A gente viveu isso, e com razão. Ao mesmo tempo em que as pessoas estão machucadas pelo histórico recente. É natural. O momento do clube foi difícil no ano passado (2018), foi muito difícil esse ano (2019) e vai ser difícil ainda, não é um processo da noite para o dia. Isso não nos tira o empenho de fazer o melhor. Estamos preparados, o torcedor do Vasco é do clube. É muito comum que torcedores de outros clubes, quando o time está bem, encherem o estádio, e quando o time está mal, três mil irem. O Vasco é gigante, temos consciência, como gestores, de buscar as melhores opções. talvez não sejam as melhores dentro da expectativa das pessoas, mas faz parte do processo. Futebol é isso: pressão constante, e tem que saber lidar com ela.

Você vê alguma falha de planejamento do Vasco nesta temporada, seja desde que você chegou ou antes? Alguns jogadores que renovaram acabaram saindo pouco tempo depois.

Sempre vai acontecer de terminar a temporada dizendo que poderia ser diferente. No futebol, está na literatura: 50% das variáveis você controla, 50% são ao acaso. É um esporte de muitas variáveis abertas, e foi um ano com muitos erros de arbitragem. Vários e vários fatores. Sou sempre dessa linha. Nunca vou fazer algo para não dar certo. Às vezes vem a crítica mais simples: "Jogador que não deu certo". É difícil fazer essa análise. O cara tem as variáveis que vão te atender, mas não atendem por uma série de fatores. Cheguei em junho. O que foi possível, conseguimos. Não é sucesso, estamos brigando. Cumprimos nosso objetivo que era livrar o Vasco (da queda), sem dinheiro, com uma condição apertada. Dentro do que pudemos fazer, ok. Mas dizer que isso é o que o Vasco anseia, não. o Vasco precisa sempre pensar grande, independentemente de quem vai estar aqui. mas isso é um processo, não muda da noite para o dia. Mas o que falo de planejamento é que, dentro da nossa obrigação, foi tudo muito bem cumprido.






O número de sócios, com a nova campanha, além do simbolismo, gerou uma garantia de receita de milhões. O presidente Alexandre Campello falou que seria investido no departamento de futebol. Mas vai se dar este investimento?
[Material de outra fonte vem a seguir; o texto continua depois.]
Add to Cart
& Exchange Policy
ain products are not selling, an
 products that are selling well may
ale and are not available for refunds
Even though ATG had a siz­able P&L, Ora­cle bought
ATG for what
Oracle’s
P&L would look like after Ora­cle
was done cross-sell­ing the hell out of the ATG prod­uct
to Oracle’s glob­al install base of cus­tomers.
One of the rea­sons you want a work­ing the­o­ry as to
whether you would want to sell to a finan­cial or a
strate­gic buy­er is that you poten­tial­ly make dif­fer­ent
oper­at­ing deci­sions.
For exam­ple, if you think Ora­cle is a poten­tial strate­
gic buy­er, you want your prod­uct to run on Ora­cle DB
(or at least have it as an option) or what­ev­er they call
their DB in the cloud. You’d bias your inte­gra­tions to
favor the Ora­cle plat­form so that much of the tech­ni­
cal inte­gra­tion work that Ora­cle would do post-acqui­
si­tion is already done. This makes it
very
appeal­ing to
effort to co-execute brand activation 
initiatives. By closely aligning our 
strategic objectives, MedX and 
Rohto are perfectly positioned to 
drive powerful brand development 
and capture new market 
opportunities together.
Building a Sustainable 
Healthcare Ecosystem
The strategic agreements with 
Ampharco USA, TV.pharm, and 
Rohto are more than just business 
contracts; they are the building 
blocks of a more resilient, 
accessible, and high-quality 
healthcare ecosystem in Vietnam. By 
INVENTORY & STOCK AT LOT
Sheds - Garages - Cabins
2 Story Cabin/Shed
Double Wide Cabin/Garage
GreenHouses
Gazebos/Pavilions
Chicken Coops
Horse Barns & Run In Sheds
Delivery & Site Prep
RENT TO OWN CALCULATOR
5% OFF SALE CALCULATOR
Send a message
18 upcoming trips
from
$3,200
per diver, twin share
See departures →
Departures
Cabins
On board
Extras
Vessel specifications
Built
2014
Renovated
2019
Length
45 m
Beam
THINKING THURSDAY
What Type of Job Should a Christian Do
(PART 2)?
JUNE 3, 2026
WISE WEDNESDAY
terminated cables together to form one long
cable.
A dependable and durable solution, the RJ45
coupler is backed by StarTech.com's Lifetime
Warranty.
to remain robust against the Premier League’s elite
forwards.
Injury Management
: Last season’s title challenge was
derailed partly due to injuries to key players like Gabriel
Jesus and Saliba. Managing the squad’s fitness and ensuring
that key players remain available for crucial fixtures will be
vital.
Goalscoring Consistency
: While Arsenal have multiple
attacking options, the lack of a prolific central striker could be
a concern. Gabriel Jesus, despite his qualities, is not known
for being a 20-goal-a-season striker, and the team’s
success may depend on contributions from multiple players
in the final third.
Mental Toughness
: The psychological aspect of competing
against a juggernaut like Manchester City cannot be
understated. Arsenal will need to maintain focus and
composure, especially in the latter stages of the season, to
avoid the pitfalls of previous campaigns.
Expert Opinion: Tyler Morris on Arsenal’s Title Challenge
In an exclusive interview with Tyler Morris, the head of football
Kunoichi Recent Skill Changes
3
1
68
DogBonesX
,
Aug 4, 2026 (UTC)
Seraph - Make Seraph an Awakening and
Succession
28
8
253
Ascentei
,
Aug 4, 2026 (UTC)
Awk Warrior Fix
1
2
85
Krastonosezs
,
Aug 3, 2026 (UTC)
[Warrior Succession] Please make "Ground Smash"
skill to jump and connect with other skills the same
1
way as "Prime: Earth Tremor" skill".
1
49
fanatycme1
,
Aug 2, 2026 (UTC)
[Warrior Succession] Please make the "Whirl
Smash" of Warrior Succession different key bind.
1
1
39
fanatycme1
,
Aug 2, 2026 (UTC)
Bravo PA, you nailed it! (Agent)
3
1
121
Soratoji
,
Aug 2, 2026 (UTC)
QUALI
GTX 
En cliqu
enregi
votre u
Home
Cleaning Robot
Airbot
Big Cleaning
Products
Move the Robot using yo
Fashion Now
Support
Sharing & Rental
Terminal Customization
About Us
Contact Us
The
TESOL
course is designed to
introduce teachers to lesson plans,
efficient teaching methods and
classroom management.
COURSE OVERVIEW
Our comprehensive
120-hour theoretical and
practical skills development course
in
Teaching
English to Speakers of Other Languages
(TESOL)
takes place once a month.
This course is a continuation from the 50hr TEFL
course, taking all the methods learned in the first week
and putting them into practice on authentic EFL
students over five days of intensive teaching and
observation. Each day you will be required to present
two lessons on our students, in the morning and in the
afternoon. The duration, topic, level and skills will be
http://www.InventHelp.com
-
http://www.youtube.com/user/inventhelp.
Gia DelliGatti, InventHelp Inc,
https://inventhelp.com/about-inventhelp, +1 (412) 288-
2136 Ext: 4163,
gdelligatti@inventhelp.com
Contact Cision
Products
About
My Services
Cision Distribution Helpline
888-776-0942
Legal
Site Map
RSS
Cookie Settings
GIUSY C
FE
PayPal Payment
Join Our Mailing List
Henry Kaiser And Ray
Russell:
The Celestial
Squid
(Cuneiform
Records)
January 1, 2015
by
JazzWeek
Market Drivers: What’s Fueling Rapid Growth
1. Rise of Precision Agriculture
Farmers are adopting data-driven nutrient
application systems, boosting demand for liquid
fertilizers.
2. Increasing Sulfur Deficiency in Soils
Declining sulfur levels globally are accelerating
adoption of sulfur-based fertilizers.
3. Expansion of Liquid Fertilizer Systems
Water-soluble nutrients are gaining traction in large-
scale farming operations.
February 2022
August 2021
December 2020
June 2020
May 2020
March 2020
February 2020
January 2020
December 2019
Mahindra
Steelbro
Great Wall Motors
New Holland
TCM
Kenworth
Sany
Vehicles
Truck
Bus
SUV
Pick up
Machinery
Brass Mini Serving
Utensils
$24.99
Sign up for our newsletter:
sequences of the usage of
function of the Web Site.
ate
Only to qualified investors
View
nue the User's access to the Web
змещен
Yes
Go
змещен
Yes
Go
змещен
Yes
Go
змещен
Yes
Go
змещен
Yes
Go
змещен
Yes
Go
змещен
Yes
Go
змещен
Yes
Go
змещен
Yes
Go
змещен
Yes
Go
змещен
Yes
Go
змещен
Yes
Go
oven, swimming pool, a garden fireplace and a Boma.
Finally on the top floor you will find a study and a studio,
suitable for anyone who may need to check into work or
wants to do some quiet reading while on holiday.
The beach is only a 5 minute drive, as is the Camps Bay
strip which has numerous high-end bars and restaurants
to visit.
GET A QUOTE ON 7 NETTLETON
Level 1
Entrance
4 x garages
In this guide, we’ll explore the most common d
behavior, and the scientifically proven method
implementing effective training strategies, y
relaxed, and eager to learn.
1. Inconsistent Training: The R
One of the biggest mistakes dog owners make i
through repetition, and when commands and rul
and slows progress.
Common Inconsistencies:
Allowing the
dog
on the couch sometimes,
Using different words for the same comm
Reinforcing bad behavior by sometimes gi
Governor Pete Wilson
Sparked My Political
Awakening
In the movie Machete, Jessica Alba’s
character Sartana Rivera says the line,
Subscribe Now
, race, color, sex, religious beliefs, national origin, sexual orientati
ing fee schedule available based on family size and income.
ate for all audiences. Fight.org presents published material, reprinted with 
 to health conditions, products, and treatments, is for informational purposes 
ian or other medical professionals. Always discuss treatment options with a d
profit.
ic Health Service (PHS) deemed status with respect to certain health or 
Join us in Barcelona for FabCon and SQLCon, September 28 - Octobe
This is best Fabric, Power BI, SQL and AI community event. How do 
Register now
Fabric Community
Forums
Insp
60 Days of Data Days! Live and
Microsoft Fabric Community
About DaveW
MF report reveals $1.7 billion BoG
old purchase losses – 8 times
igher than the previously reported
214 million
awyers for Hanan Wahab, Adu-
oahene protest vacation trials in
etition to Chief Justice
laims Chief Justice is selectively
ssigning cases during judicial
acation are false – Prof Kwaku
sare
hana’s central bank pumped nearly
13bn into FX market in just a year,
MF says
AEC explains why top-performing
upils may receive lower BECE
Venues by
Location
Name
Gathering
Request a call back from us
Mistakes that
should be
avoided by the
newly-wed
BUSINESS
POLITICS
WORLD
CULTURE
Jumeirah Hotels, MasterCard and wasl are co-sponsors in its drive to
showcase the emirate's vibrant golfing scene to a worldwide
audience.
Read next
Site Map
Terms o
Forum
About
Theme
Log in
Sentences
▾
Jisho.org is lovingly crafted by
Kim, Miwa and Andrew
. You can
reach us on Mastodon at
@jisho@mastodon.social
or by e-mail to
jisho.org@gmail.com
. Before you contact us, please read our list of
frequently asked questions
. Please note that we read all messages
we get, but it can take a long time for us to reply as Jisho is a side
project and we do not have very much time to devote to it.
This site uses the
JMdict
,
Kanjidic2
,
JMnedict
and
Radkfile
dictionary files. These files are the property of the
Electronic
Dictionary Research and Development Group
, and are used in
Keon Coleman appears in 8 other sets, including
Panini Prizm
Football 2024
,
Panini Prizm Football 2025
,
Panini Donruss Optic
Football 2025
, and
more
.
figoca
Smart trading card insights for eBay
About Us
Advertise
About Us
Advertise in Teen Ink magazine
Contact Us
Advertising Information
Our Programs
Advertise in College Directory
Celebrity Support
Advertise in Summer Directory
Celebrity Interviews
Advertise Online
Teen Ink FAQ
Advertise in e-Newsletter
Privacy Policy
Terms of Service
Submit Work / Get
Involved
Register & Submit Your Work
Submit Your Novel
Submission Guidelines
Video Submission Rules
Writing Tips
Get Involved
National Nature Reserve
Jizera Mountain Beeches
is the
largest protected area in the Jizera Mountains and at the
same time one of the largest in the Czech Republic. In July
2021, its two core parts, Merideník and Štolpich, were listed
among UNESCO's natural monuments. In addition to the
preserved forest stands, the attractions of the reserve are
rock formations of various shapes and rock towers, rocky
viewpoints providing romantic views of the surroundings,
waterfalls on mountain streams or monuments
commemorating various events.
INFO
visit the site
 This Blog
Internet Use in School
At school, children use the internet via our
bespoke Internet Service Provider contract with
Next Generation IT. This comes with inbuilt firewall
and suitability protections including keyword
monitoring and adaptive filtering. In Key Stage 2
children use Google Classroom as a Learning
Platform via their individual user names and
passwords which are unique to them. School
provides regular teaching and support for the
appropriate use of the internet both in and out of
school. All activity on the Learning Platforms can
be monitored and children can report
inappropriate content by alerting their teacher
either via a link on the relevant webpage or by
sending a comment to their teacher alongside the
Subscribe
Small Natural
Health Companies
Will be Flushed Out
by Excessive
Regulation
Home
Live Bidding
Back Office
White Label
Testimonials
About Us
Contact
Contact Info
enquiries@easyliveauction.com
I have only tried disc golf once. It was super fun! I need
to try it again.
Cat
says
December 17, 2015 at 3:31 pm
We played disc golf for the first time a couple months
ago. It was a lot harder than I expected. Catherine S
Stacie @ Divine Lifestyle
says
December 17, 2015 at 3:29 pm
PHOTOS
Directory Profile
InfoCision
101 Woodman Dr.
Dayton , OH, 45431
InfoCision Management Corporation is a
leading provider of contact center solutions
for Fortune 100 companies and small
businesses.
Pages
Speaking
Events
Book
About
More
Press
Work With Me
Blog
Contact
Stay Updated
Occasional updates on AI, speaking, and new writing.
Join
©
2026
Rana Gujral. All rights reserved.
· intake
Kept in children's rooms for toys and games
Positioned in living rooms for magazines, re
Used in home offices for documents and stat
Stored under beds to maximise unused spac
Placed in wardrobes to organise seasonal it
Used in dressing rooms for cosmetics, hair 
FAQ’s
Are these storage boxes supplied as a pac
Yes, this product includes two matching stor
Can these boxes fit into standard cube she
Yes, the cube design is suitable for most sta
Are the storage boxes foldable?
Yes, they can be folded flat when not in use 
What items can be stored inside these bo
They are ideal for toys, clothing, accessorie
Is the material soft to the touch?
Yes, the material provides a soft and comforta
Aumenta a responsabilidade. A torcida deu uma resposta muito bonita de suporte ao clube. Compraram a ideia de ajudar o Vasco. Não vai permear uma mudança de planejamento, mas é uma resposta até com relação à nossa responsabilidade. Só entendemos e esperamos que eles andem ao nosso lado. Percebemos esse ano um entendimento da situação do clube, talvez por isso provocou a mobilização. Claro que vai ajudar, quem não quer jogar em um clube com 180 mil sócios? Isso ajuda. Não resolve os problemas maiores que estamos buscando solucionar. É uma conta difícil de fazer. Não é só o salário de mês do futebol que existe no clube. Poder jogar isso para o futebol significa ter mais responsabilidade financeira e não que poderemos chegar e torrar em alguma coisa. Não temos como fazer isso. Vai contribuir sim para passarmos um ano com mais equilíbrio. O que aconteceu no Vasco esse ano é fora do comum, vou levar para a vida. O que os atletas fizeram, a comissão técnica, de comprar a ideia de segurar a bronca assim. Não é fácil. Em todos os outros clubes estourou algo. Mas aqui não, e não é porque o Vasco blindou, mas porque entendemos o momento e falamos que não podia afetar o que precisamos dar ao clube. Não é sempre que dá para ajustar. A ideia é utilizar isso no futebol para a conta fechar. Vai para o aumento da folha, ajuste, equilíbrio. A ideia é não ter mais atrasos.